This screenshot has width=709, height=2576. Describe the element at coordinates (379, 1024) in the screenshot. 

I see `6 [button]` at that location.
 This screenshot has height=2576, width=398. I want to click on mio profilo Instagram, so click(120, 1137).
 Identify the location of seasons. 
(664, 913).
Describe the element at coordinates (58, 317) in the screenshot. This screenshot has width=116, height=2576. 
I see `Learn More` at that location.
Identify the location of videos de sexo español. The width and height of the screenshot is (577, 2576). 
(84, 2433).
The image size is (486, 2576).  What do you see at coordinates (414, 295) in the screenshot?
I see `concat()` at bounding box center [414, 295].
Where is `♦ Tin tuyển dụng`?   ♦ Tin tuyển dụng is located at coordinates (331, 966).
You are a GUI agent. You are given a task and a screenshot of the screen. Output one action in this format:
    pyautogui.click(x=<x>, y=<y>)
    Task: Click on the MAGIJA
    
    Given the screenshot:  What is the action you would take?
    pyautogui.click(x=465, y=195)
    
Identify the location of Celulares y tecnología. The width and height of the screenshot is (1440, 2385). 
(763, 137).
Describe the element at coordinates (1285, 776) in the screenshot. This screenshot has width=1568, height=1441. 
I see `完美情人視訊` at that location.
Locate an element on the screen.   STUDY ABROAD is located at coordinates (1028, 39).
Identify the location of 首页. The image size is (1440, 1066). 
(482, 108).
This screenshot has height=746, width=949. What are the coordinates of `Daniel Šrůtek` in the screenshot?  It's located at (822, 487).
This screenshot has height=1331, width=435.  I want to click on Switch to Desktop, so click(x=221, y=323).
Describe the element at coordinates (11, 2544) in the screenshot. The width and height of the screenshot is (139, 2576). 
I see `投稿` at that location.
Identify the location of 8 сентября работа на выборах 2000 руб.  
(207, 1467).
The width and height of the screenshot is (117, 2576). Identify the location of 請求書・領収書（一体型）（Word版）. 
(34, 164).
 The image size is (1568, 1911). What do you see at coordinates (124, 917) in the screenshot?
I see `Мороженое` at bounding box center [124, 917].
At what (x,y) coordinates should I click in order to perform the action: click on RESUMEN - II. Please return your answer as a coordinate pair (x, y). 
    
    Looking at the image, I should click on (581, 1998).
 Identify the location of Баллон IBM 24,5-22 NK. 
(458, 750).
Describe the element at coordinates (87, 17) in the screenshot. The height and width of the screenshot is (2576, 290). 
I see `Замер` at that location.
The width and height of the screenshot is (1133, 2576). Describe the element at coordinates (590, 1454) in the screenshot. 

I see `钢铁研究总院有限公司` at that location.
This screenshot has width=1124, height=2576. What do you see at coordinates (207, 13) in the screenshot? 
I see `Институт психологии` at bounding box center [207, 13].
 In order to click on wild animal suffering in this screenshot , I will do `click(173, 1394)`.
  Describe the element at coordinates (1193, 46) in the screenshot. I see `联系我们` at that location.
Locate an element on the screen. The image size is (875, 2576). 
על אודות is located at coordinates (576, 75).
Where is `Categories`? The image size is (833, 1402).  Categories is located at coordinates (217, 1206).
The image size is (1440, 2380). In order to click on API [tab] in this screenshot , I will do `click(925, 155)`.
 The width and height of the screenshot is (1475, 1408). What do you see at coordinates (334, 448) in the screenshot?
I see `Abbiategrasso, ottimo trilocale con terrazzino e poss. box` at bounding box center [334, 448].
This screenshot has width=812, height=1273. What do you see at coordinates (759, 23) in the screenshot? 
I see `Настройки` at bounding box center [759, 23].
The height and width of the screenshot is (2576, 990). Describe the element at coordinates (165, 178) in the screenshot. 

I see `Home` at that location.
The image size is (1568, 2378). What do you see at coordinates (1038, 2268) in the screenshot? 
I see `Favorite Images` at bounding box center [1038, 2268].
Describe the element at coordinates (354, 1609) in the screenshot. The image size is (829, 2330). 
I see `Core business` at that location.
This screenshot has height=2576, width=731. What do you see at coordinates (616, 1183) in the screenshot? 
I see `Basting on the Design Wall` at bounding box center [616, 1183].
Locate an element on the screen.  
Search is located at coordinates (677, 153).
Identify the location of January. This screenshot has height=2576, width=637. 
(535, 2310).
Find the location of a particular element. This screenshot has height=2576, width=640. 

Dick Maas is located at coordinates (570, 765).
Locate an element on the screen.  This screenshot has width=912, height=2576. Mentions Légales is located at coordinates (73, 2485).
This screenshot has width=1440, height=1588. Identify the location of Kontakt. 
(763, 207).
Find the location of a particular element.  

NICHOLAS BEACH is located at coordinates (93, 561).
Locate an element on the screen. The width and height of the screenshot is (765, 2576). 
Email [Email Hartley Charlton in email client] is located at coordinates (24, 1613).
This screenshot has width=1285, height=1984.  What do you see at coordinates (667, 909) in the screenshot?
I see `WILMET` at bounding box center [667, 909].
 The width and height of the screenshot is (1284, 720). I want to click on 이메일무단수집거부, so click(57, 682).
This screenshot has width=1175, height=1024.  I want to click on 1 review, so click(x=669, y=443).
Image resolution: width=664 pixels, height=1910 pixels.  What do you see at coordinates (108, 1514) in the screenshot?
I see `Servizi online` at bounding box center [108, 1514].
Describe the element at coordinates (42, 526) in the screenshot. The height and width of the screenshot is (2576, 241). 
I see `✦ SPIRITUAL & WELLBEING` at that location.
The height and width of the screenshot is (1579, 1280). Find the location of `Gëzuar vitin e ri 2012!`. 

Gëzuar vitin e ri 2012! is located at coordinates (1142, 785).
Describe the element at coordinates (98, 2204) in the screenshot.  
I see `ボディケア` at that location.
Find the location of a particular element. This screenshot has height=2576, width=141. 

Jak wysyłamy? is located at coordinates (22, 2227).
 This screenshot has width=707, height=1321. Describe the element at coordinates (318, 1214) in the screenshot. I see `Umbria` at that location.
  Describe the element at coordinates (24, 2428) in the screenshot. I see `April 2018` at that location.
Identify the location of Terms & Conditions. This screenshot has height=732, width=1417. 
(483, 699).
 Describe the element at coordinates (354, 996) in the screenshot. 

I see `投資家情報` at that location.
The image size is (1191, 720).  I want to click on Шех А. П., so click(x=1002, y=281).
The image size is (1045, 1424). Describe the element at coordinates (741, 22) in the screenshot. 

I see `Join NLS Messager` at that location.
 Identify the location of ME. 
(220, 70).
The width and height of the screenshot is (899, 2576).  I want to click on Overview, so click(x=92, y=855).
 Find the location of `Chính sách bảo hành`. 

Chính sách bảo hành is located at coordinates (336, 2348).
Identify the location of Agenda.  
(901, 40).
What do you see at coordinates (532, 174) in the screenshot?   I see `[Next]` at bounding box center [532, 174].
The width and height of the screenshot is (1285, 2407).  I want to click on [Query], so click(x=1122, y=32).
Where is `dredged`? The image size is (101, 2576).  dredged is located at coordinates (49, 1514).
# # # #
**Description of the task:** Reproduce the records above exactly.

**Reply:**
This screenshot has width=709, height=2576. Describe the element at coordinates (379, 1024) in the screenshot. 

I see `6 [button]` at that location.
 This screenshot has height=2576, width=398. I want to click on mio profilo Instagram, so click(120, 1137).
 Identify the location of seasons. 
(664, 913).
Describe the element at coordinates (58, 317) in the screenshot. This screenshot has width=116, height=2576. 
I see `Learn More` at that location.
Identify the location of videos de sexo español. The width and height of the screenshot is (577, 2576). 
(84, 2433).
The image size is (486, 2576).  What do you see at coordinates (414, 295) in the screenshot?
I see `concat()` at bounding box center [414, 295].
Where is `♦ Tin tuyển dụng`?   ♦ Tin tuyển dụng is located at coordinates (331, 966).
You are a GUI agent. You are given a task and a screenshot of the screen. Output one action in this format:
    pyautogui.click(x=<x>, y=<y>)
    Task: Click on the MAGIJA
    
    Given the screenshot:  What is the action you would take?
    pyautogui.click(x=465, y=195)
    
Identify the location of Celulares y tecnología. The width and height of the screenshot is (1440, 2385). 
(763, 137).
Describe the element at coordinates (1285, 776) in the screenshot. This screenshot has width=1568, height=1441. 
I see `完美情人視訊` at that location.
Locate an element on the screen.   STUDY ABROAD is located at coordinates (1028, 39).
Identify the location of 首页. The image size is (1440, 1066). 
(482, 108).
This screenshot has height=746, width=949. What are the coordinates of `Daniel Šrůtek` in the screenshot?  It's located at (822, 487).
This screenshot has height=1331, width=435.  I want to click on Switch to Desktop, so click(x=221, y=323).
Describe the element at coordinates (11, 2544) in the screenshot. The width and height of the screenshot is (139, 2576). 
I see `投稿` at that location.
Identify the location of 8 сентября работа на выборах 2000 руб.  
(207, 1467).
The width and height of the screenshot is (117, 2576). Identify the location of 請求書・領収書（一体型）（Word版）. 
(34, 164).
 The image size is (1568, 1911). What do you see at coordinates (124, 917) in the screenshot?
I see `Мороженое` at bounding box center [124, 917].
At what (x,y) coordinates should I click in order to perform the action: click on RESUMEN - II. Please return your answer as a coordinate pair (x, y). 
    
    Looking at the image, I should click on (581, 1998).
 Identify the location of Баллон IBM 24,5-22 NK. 
(458, 750).
Describe the element at coordinates (87, 17) in the screenshot. The height and width of the screenshot is (2576, 290). 
I see `Замер` at that location.
The width and height of the screenshot is (1133, 2576). Describe the element at coordinates (590, 1454) in the screenshot. 

I see `钢铁研究总院有限公司` at that location.
This screenshot has width=1124, height=2576. What do you see at coordinates (207, 13) in the screenshot? 
I see `Институт психологии` at bounding box center [207, 13].
 In order to click on wild animal suffering in this screenshot , I will do `click(173, 1394)`.
  Describe the element at coordinates (1193, 46) in the screenshot. I see `联系我们` at that location.
Locate an element on the screen. The image size is (875, 2576). 
על אודות is located at coordinates (576, 75).
Where is `Categories`? The image size is (833, 1402).  Categories is located at coordinates (217, 1206).
The image size is (1440, 2380). In order to click on API [tab] in this screenshot , I will do `click(925, 155)`.
 The width and height of the screenshot is (1475, 1408). What do you see at coordinates (334, 448) in the screenshot?
I see `Abbiategrasso, ottimo trilocale con terrazzino e poss. box` at bounding box center [334, 448].
This screenshot has width=812, height=1273. What do you see at coordinates (759, 23) in the screenshot? 
I see `Настройки` at bounding box center [759, 23].
The height and width of the screenshot is (2576, 990). Describe the element at coordinates (165, 178) in the screenshot. 

I see `Home` at that location.
The image size is (1568, 2378). What do you see at coordinates (1038, 2268) in the screenshot? 
I see `Favorite Images` at bounding box center [1038, 2268].
Describe the element at coordinates (354, 1609) in the screenshot. The image size is (829, 2330). 
I see `Core business` at that location.
This screenshot has height=2576, width=731. What do you see at coordinates (616, 1183) in the screenshot? 
I see `Basting on the Design Wall` at bounding box center [616, 1183].
Locate an element on the screen.  
Search is located at coordinates (677, 153).
Identify the location of January. This screenshot has height=2576, width=637. 
(535, 2310).
Find the location of a particular element. This screenshot has height=2576, width=640. 

Dick Maas is located at coordinates (570, 765).
Locate an element on the screen.  This screenshot has width=912, height=2576. Mentions Légales is located at coordinates (73, 2485).
This screenshot has width=1440, height=1588. Identify the location of Kontakt. 
(763, 207).
Find the location of a particular element.  

NICHOLAS BEACH is located at coordinates (93, 561).
Locate an element on the screen. The width and height of the screenshot is (765, 2576). 
Email [Email Hartley Charlton in email client] is located at coordinates (24, 1613).
This screenshot has width=1285, height=1984.  What do you see at coordinates (667, 909) in the screenshot?
I see `WILMET` at bounding box center [667, 909].
 The width and height of the screenshot is (1284, 720). I want to click on 이메일무단수집거부, so click(57, 682).
This screenshot has width=1175, height=1024.  I want to click on 1 review, so click(x=669, y=443).
Image resolution: width=664 pixels, height=1910 pixels.  What do you see at coordinates (108, 1514) in the screenshot?
I see `Servizi online` at bounding box center [108, 1514].
Describe the element at coordinates (42, 526) in the screenshot. The height and width of the screenshot is (2576, 241). 
I see `✦ SPIRITUAL & WELLBEING` at that location.
The height and width of the screenshot is (1579, 1280). Find the location of `Gëzuar vitin e ri 2012!`. 

Gëzuar vitin e ri 2012! is located at coordinates (1142, 785).
Describe the element at coordinates (98, 2204) in the screenshot.  
I see `ボディケア` at that location.
Find the location of a particular element. This screenshot has height=2576, width=141. 

Jak wysyłamy? is located at coordinates (22, 2227).
 This screenshot has width=707, height=1321. Describe the element at coordinates (318, 1214) in the screenshot. I see `Umbria` at that location.
  Describe the element at coordinates (24, 2428) in the screenshot. I see `April 2018` at that location.
Identify the location of Terms & Conditions. This screenshot has height=732, width=1417. 
(483, 699).
 Describe the element at coordinates (354, 996) in the screenshot. 

I see `投資家情報` at that location.
The image size is (1191, 720).  I want to click on Шех А. П., so click(x=1002, y=281).
The image size is (1045, 1424). Describe the element at coordinates (741, 22) in the screenshot. 

I see `Join NLS Messager` at that location.
 Identify the location of ME. 
(220, 70).
The width and height of the screenshot is (899, 2576).  I want to click on Overview, so click(x=92, y=855).
 Find the location of `Chính sách bảo hành`. 

Chính sách bảo hành is located at coordinates (336, 2348).
Identify the location of Agenda.  
(901, 40).
What do you see at coordinates (532, 174) in the screenshot?   I see `[Next]` at bounding box center [532, 174].
The width and height of the screenshot is (1285, 2407).  I want to click on [Query], so click(x=1122, y=32).
Where is `dredged`? The image size is (101, 2576).  dredged is located at coordinates (49, 1514).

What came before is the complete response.